After the abolition of the Slave Trade, William Wilberforce is said to have set out to make kindness and courtesy and integral part of the British national character. Wilberforce was good-looking and influential and made his campaign successful to a considerable degree in Victorian Britain.
On a personal note, my own father towards the latter end of his life suffered ill health. He had a long and successful career as a Civil Servant. He was however inclined to still help the widowed wife of a friend or an acquaintance, or give fatherly assistance or guidance to an orphaned young person he knew needed his support. This was in spite of the enormous challenges he had with his own health. He often said to my mum, “I do these things because our children may one day need the help of someone in some part of the world, where you and I may never get to.”

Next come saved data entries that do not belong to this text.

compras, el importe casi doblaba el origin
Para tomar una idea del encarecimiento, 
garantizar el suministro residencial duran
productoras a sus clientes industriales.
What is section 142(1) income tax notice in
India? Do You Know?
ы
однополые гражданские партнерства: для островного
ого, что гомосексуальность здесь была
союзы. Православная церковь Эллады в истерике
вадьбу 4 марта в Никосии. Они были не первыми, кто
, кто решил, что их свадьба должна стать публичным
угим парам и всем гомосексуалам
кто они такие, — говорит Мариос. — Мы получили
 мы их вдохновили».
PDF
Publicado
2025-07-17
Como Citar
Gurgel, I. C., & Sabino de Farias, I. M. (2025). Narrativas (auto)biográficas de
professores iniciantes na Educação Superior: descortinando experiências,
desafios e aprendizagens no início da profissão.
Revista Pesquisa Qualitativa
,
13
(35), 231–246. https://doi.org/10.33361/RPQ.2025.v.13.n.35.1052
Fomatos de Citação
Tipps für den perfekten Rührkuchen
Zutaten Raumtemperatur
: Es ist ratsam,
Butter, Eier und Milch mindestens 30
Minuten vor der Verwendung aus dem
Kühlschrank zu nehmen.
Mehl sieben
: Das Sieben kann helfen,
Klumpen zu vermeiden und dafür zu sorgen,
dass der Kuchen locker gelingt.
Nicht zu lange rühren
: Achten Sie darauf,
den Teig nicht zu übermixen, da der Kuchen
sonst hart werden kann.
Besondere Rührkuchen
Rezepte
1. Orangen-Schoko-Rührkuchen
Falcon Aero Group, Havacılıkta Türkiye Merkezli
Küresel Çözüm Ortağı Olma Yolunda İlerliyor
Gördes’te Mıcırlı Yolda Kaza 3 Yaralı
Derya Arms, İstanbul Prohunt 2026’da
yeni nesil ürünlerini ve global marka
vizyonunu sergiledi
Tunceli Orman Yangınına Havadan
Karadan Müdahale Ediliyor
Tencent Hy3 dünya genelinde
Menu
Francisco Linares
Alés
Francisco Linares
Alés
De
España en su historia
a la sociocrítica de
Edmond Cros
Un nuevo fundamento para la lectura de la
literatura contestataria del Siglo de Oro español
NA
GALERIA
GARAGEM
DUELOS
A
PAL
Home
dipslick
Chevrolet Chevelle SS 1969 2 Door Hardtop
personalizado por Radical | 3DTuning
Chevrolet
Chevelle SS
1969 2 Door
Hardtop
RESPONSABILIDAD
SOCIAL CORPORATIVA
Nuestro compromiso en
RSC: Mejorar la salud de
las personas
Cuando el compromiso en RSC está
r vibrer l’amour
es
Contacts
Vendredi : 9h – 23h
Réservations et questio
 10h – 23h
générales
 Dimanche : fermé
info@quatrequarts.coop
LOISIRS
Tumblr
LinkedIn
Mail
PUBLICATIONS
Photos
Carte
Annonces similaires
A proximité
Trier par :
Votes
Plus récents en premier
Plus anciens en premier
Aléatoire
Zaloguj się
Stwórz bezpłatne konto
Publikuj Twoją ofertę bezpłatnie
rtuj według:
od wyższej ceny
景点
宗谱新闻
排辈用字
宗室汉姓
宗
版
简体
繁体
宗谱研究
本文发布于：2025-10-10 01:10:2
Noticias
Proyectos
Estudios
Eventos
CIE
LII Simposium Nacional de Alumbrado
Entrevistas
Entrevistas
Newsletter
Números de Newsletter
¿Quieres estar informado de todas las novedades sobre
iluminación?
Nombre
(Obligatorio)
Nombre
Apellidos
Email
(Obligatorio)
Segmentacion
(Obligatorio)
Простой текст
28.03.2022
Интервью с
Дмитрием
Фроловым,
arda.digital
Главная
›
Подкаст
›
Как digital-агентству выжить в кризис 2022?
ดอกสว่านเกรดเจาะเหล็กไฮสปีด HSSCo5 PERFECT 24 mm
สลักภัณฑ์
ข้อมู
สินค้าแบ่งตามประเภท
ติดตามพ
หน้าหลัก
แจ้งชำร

My mum taught a kindergarten class, for many years in a school in Nigeria, ran by Catholic nuns. A parent of one of the children she taught was overwhelmed by my mother’s kindness and motherly patience with her children. Through a conversation she had with my mum, she got to know that I wanted to pursue a career in broadcasting and radio journalism. This woman with great generosity of spirit helped me achieve my dreams of working with Nigeria’s foremost broadcasting radio station, in my gap year. The result of that one year experience inspired me to write my first book “The Triumph of the Water Lily” This book was later used as a university entrance exam text by a Nigerian joint admission and Matriculation Board.
Kindness is the thing that makes us celebrate exceptional individuals in this life. The kindness we show to people keeps speaking about us long after we have died and gone. We see examples of this in the lives of individuals such as Dr Barnardos, William Wilberforce, Abraham Lincoln, Mother Teresa of Calcutta to name a few.
There is also a wise saying that we reign in life as triumphant heroes to the degree or extent to which we touch the lives of other people, with grace and kindness.
That is why it is often said that good teachers are remembered not because of what they taught you, but because of the way they made you feel. The kind acts we extend to other people invariably blesses us or those we love, is very often in our distant future.
I remember a young woman who recounted how a Caribbean woman had helped her survive the overwhelming grief she experienced when her husband died on their honeymoon on a Caribbean island far, far away from her home and her parents in the US. Her beloved husband had gone out to swim in the open seas and was washed away by a strong overpowering tidal wave.
Many good people tried but were unable to save his life. This young woman’s parents tried to travel out to the Caribbean to be with their grief stricken daughter but were unable to do so, due to the fact that all flights out of the USA had been cancelled, owing to problems the airlines were having because of volcanic ash in Italy. This motherly Caribbean woman a chambermaid, heard heart rendering sobs coming from the room next to where she was cleaning . She left her work and went next door to try and see if she could help the person who was crying. The young American woman told the elderly Caribbean woman what had happened to her. The woman gathered the grief stricken young woman in her bosom and literally saved her sanity and stopped her from being annihilated by grief.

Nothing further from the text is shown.